Prenons un exemple très connu : l’île anglo-normande de Jersey dont la rigueur du climat est inversement proportionnelle à la douceur de son prélèvement fiscal se trouve être le premier exportateur de bananes au monde malgré le fait qu’il n’y pousse aucune banane. Mais Jersey a aussi cette particularité d’être le centre mondial du prix de transfert des vendeurs de bananes. Les bananes sont vendues par exemple par une société basée en Afrique à une société basée à Jersey. La société de Jersey va ensuite revendre ces bananes à l’une de ses filiales basée en France, mais à un prix très élevé permettant de laisser l’essentiel des bénéfices à Jersey, et de ne laisser qu’une faible marge à la société Française. Avec sa marge faible, la filiale française sera faiblement imposée. Avec sa marge forte, l’entreprise basée à Jersey le sera encore moins.
Le système des prix de transfert laisse deux possibilités de justification à ses bénéficiaires lorsque le Fisc se manifeste. Ces derniers peuvent soit démontrer que le produit vendu n’est pas exactement le même que le produit acheté, soit démontrer que la filiale a obtenu une contrepartie en échange d’un prix plus élevé (par exemple une prestation de conseil ou la promotion du produit sur le marché final). Dans tous les cas de contestation des prix de transfert, le Fisc aura beaucoup de mal à évaluer la contrepartie accordée à la filiale si tant est qu’il y ait contestation desdits prix.
Les autorités nationales en s’appuyant sur les textes indicatifs de l’OCDE peuvent y trouver une parade grâce au principe au prix dit de pleine concurrence. C’est par ce biais que la Commission va parvenir à démontrer l’existence d’un avantage et donc d’une sélectivité.
« Afin de pouvoir s’assurer que les bases d’imposition de chaque pays sont les plus justes possibles (..), les pays membres de l’OCDE ont adopté le principe du « prix de pleine concurrence » pour les opérations intragroupes.
Il signifie que le prix pratiqué entre des entreprises dépendantes doit être le même que celui qui aurait été pratiqué sur le marché entre deux entreprises indépendantes.
L’article 57 du code général des impôts reprend ce même principe en exigeant que, « aux fins de l’impôt, les conditions convenues par des parties ayant un lien de dépendance dans le cadre de leurs relations financières ou commerciales soient celles auxquelles on pourrait s’attendre si les parties n’avaient aucun lien de dépendance. Dès lors, afin d’éviter tout risque fiscal, l’entreprise doit s’assurer que ses prix de transfert ne s’écartent pas de ce prix de pleine concurrence » [4].
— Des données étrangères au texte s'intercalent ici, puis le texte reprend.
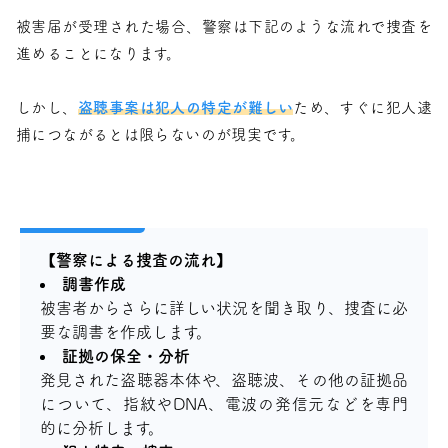
被害届が受理された場合、警察は下記のような流れで捜査を
進めることになります。
しかし、
盗聴事案は犯人の特定が難しい
ため、すぐに犯人逮
捕につながるとは限らないのが現実です。
【警察による捜査の流れ】
調書作成
被害者からさらに詳しい状況を聞き取り、捜査に必
要な調書を作成します。
証拠の保全・分析
発見された盗聴器本体や、盗聴波、その他の証拠品
について、指紋やDNA、電波の発信元などを専門
的に分析します。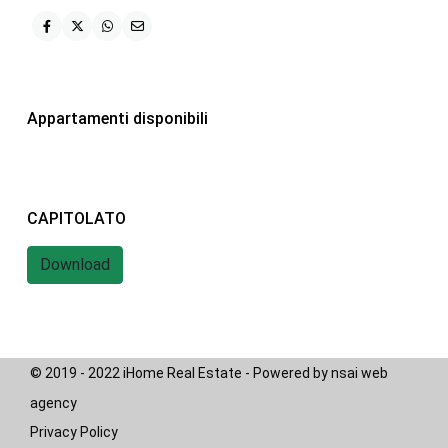
iHome Real Estate
Via G. Garibaldi 7
0243115458
Appartamenti disponibili
info@ihomeitalia.it
iHome
Tipologie
CAPITOLATO
Bilocale
(28)
Quadrilocale
(20)
Download
Trilocale
(58)
© 2019 - 2022 iHome Real Estate - Powered by nsai web
agency
Privacy Policy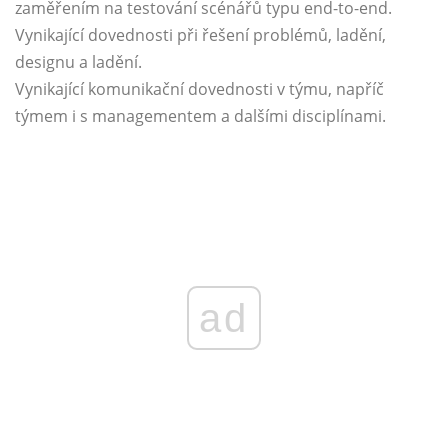
zaměřením na testování scénářů typu end-to-end.
Vynikající dovednosti při řešení problémů, ladění,
designu a ladění.
Vynikající komunikační dovednosti v týmu, napříč
týmem i s managementem a dalšími disciplínami.
ad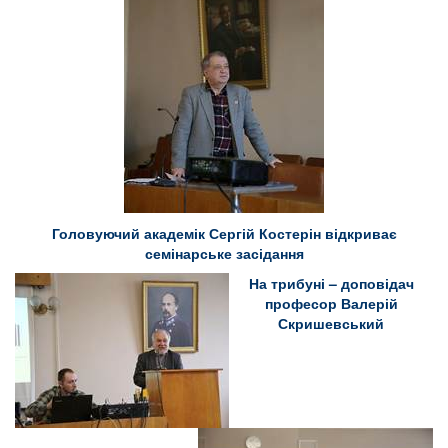
Головуючий академік Сергій Костерін відкриває
семінарське засідання
На трибуні – доповідач
професор Валерій
Скришевський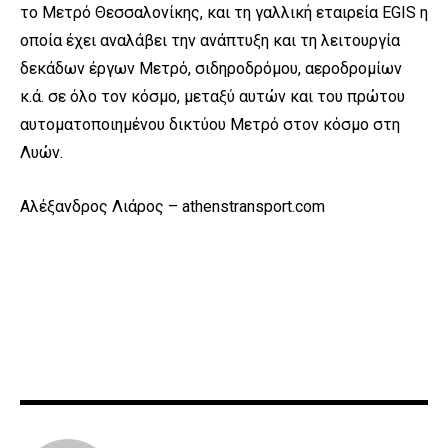
το Μετρό Θεσσαλονίκης, και τη γαλλική εταιρεία EGIS η
οποία έχει αναλάβει την ανάπτυξη και τη λειτουργία
δεκάδων έργων Μετρό, σιδηροδρόμου, αεροδρομίων
κ.ά. σε όλο τον κόσμο, μεταξύ αυτών και του πρώτου
αυτοματοποιημένου δικτύου Μετρό στον κόσμο στη
Λυών.
Αλέξανδρος Λιάρος – athenstransport.com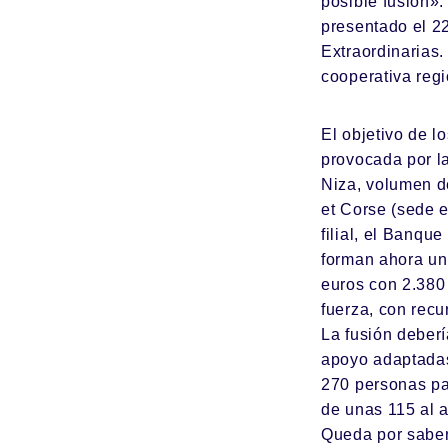
posible fusión».
presentado el 2
Extraordinarias.
cooperativa reg
El objetivo de l
provocada por la
Niza, volumen d
et Corse (sede 
filial, el Banqu
forman ahora un
euros con 2.380
fuerza, con recu
La fusión deber
apoyo adaptadas 
270 personas par
de unas 115 al a
Queda por saber 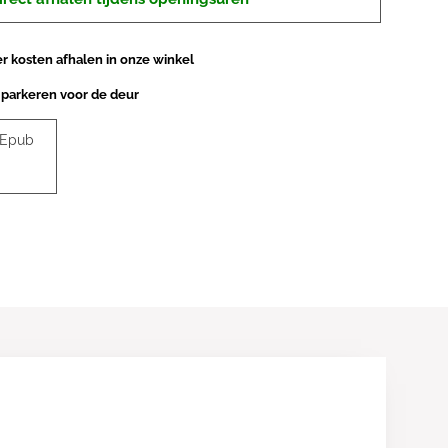
 kosten afhalen in onze winkel
 parkeren voor de deur
 Epub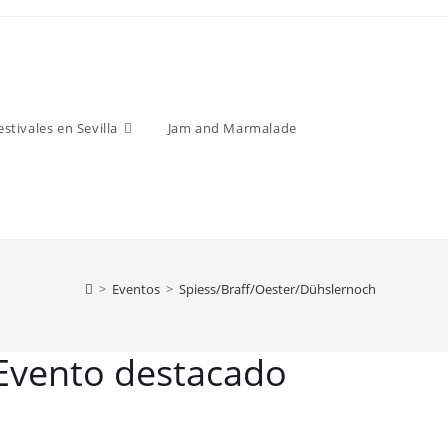
estivales en Sevilla
Jam and Marmalade
>
Eventos
>
Spiess/Braff/Oester/Dühslernoch
Evento destacado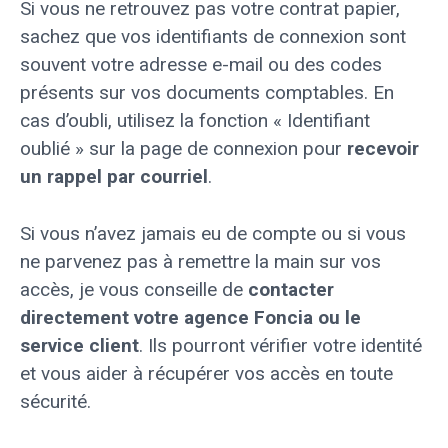
Si vous ne retrouvez pas votre contrat papier,
sachez que vos identifiants de connexion sont
souvent votre adresse e-mail ou des codes
présents sur vos documents comptables. En
cas d’oubli, utilisez la fonction « Identifiant
oublié » sur la page de connexion pour
recevoir
un rappel par courriel
.
Si vous n’avez jamais eu de compte ou si vous
ne parvenez pas à remettre la main sur vos
accès, je vous conseille de
contacter
directement votre agence Foncia ou le
service client
. Ils pourront vérifier votre identité
et vous aider à récupérer vos accès en toute
sécurité.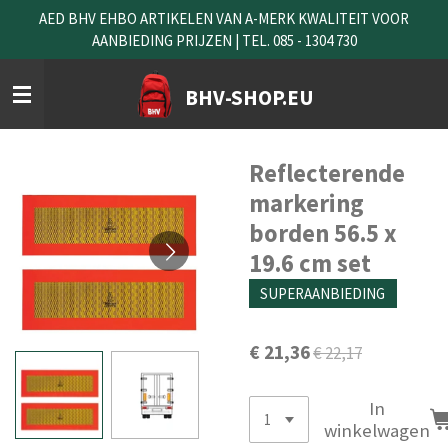
AED BHV EHBO ARTIKELEN VAN A-MERK KWALITEIT VOOR
Ga
AANBIEDING PRIJZEN | TEL. 085 - 1304 730
direct
naar
de
BHV-SHOP.EU
hoofdinhoud
Reflecterende
markering
borden 56.5 x
19.6 cm set
SUPERAANBIEDING
€ 21,36
€ 22,17
In
winkelwagen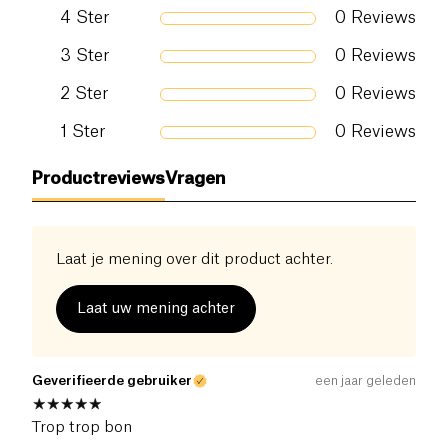
Zout (g)
0.1 g
4
Ster
0
Reviews
3
Ster
0
Reviews
2
Ster
0
Reviews
1
Ster
0
Reviews
Productreviews
Vragen
Laat je mening over dit product achter.
Laat uw mening achter
Geverifieerde gebruiker
een jaar geleden
Trop trop bon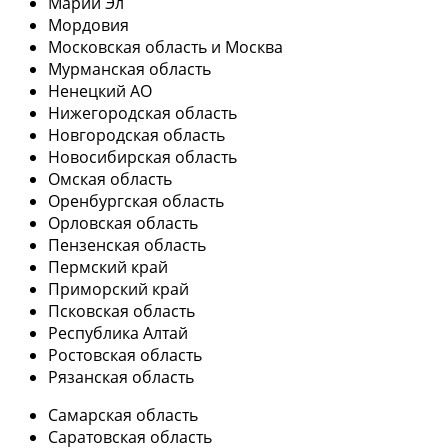
Марий Эл
Мордовия
Московская область и Москва
Мурманская область
Ненецкий АО
Нижегородская область
Новгородская область
Новосибирская область
Омская область
Оренбургская область
Орловская область
Пензенская область
Пермский край
Приморский край
Псковская область
Республика Алтай
Ростовская область
Рязанская область
Самарская область
Саратовская область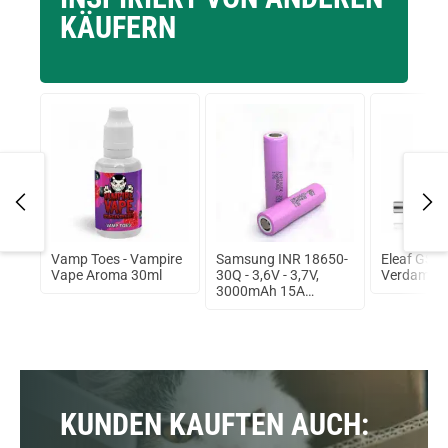
KÄUFERN
r`s
Vamp Toes - Vampire
Samsung INR 18650-
Eleaf GS Ai
Vape Aroma 30ml
30Q - 3,6V - 3,7V,
Verdampfe
3000mAh 15A
ungeschützt Lithium
Ionen Akku
KUNDEN KAUFTEN AUCH: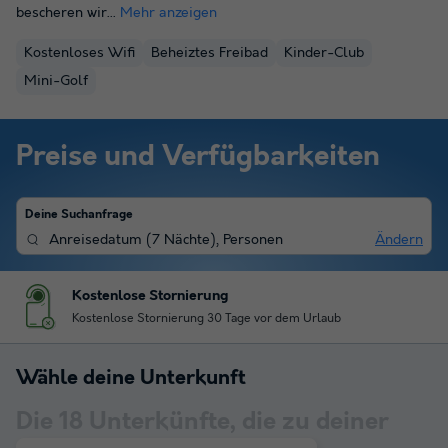
bescheren wir...
Mehr anzeigen
Kostenloses Wifi
Beheiztes Freibad
Kinder-Club
Mini-Golf
Preise und Verfügbarkeiten
Deine Suchanfrage
Anreisedatum
(
7 Nächte
),
Personen
Ändern
Kostenlose Stornierung
Kostenlose Stornierung 30 Tage vor dem Urlaub
Wähle deine Unterkunft
Die
18
Unterkünfte, die zu deiner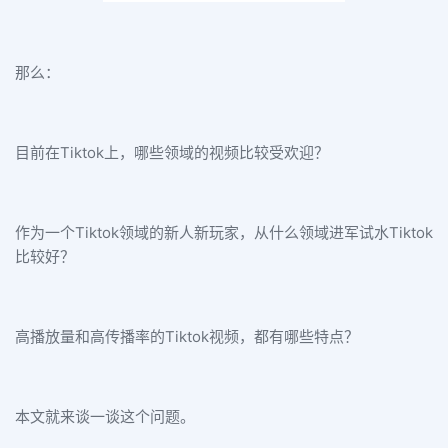
那么：
目前在Tiktok上，哪些领域的视频比较受欢迎？
作为一个Tiktok领域的新人新玩家，从什么领域进军试水Tiktok
比较好？
高播放量和高传播率的Tiktok视频，都有哪些特点？
本文就来谈一谈这个问题。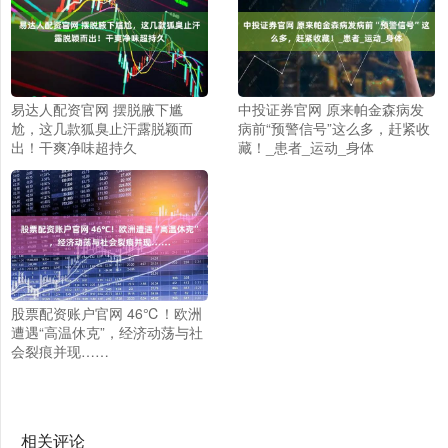
易达人配资官网 摆脱腋下尴
中投证券官网 原来帕金森病发
尬，这几款狐臭止汗露脱颖而
病前“预警信号”这么多，赶紧收
出！干爽净味超持久
藏！_患者_运动_身体
股票配资账户官网 46℃！欧洲
遭遇“高温休克”，经济动荡与社
会裂痕并现……
相关评论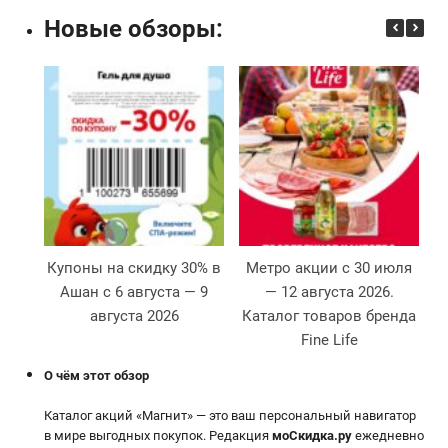
Новые обзоры:
Купоны на скидку 30% в
Метро акции с 30 июля
Ашан с 6 августа — 9
— 12 августа 2026.
августа 2026
Каталог товаров бренда
2
Fine Life
О чём этот обзор
Каталог акций «Магнит» — это ваш персональный навигатор
в мире выгодных покупок. Редакция
моСкидка.ру
ежедневно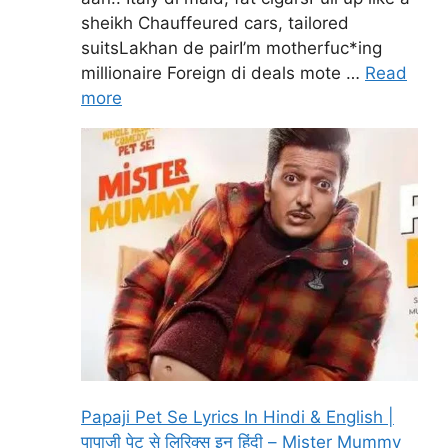
sheikh Chauffeured cars, tailored
suitsLakhan de pairI’m motherfuc*ing
millionaire Foreign di deals mote …
Read
more
Papaji Pet Se Lyrics In Hindi & English |
पापाजी पेट से लिरिक्स इन हिंदी – Mister Mummy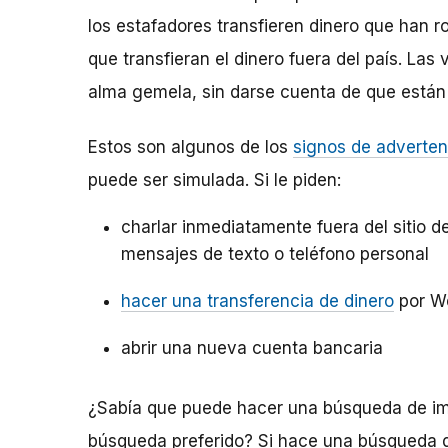
los estafadores transfieren dinero que han r
que transfieran el dinero fuera del país. La
alma gemela, sin darse cuenta de que están
Estos son algunos de los
signos de adverten
puede ser simulada. Si le piden:
charlar inmediatamente fuera del sitio de
mensajes de texto o teléfono personal
hacer una transferencia de dinero
por W
abrir una nueva cuenta bancaria
¿Sabía que puede hacer una búsqueda de im
búsqueda preferido? Si hace una búsqueda d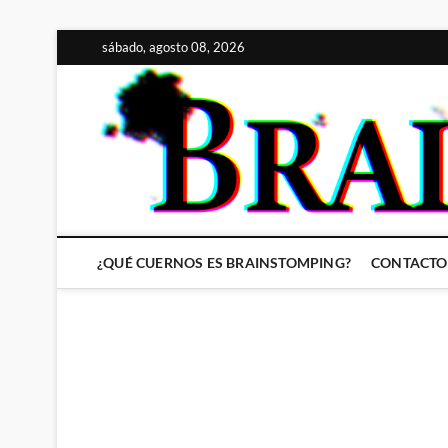
Saltar
sábado, agosto 08, 2026
al
contenido
¿QUÉ CUERNOS ES BRAINSTOMPING?
CONTACTO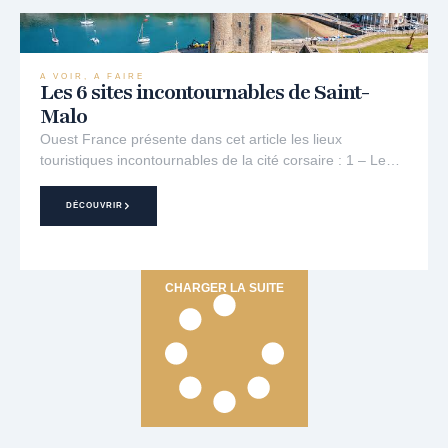
A VOIR, A FAIRE
Les 6 sites incontournables de Saint-
Malo
Ouest France présente dans cet article les lieux
touristiques incontournables de la cité corsaire : 1 – Le…
DÉCOUVRIR
CHARGER LA SUITE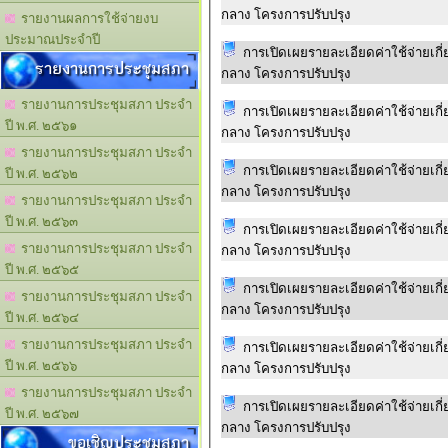
กลาง โครงการปรับปรุง
รายงานผลการใช้จ่ายงบ
ประมาณประจำปี
การเปิดเผยรายละเอียดค่าใช้จ่ายเก
รายงานการประชุมสภา
กลาง โครงการปรับปรุง
รายงานการประชุมสภา ประจำ
การเปิดเผยรายละเอียดค่าใช้จ่ายเก
ปี พ.ศ. ๒๕๖๑
กลาง โครงการปรับปรุง
รายงานการประชุมสภา ประจำ
การเปิดเผยรายละเอียดค่าใช้จ่ายเก
ปี พ.ศ. ๒๕๖๒
กลาง โครงการปรับปรุง
รายงานการประชุมสภา ประจำ
ปี พ.ศ. ๒๕๖๓
การเปิดเผยรายละเอียดค่าใช้จ่ายเก
รายงานการประชุมสภา ประจำ
กลาง โครงการปรับปรุง
ปี พ.ศ. ๒๕๖๕
การเปิดเผยรายละเอียดค่าใช้จ่ายเก
รายงานการประชุมสภา ประจำ
กลาง โครงการปรับปรุง
ปี พ.ศ. ๒๕๖๔
รายงานการประชุมสภา ประจำ
การเปิดเผยรายละเอียดค่าใช้จ่ายเก
ปี พ.ศ. ๒๕๖๖
กลาง โครงการปรับปรุง
รายงานการประชุมสภา ประจำ
การเปิดเผยรายละเอียดค่าใช้จ่ายเก
ปี พ.ศ. ๒๕๖๗
กลาง โครงการปรับปรุง
ขอเชิญประชุมสภา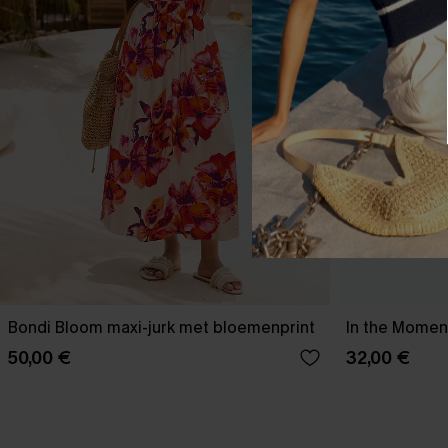
Bondi Bloom maxi-jurk met bloemenprint
In the Moment
50,00 €
32,00 €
Les prix de pleine concurrence n’interdisent pas la localisation de filiales de groupes en zones fiscales « tempérées » mais interdisent en revanche que les prix de transfert soient artificiellement manipulés et différents de ce qu’ils devraient être entre deux entreprises indépendantes. Il n’en demeure pas moins que les entreprises peuvent toujours tenter de justifier ce prix par les deux hypothèses mentionnées ci-avant et que ce prix de pleine concurrence ne peut empêcher de faire échapper une partie de la valeur ajoutée des entreprises à l’impôt. En effet, si une société de Jersey achète des bananes en Afriques et les revend à ses filiales en Europe en respectant un prix de pleine concurrence, une partie des bénéfices réalisés à Jersey lors de la revente ne sera tout de même pas taxé. L’intermédiaire Jersey détruira de toute façon une partie de la ressource publique qui aurait été beaucoup plus importante si la filiale française avait fait directement l’acquisition des bananes auprès d’un fournisseur situé en Afrique pour les revendre sur le marché français.
II Le contentieux.
A ce jour, la Commission a rendu trois décisions finales négatives. Deux décisions concernent des APP (Advice Price Agreement/ accord préalable en matière de prix) signés respectivement entre le Fisc Hollandais et luxembourgeois avec les entreprises « Starbucks » et « FIAT Finance and Trade » [5] et une concerne l’exonération des bénéfices excédentaires des multinationales en Belgique [6]. Même si les instruments diffèrent, la technique reste la même : vérifier que les prix de transfert respectent bien les prix de libre concurrence et qu’il n’y a donc pas transmission d’un avantage automatiquement sélectif.
A/ La question des APP
L’APP Hollandais comme l’APP luxembourgeois dans le cadre de l’affaire FIAT ne sont qu’un des nombreux avatars de la technique dite du ruling fiscal qui comme son nom ne l’indique pas est une pratique permettant aux entreprises de s’adresser directement à l’administration fiscale pour obtenir de cette dernière une « décision anticipée » sur l’impôt auquel elles seront soumises au cours des dix prochaines années (tax rulings).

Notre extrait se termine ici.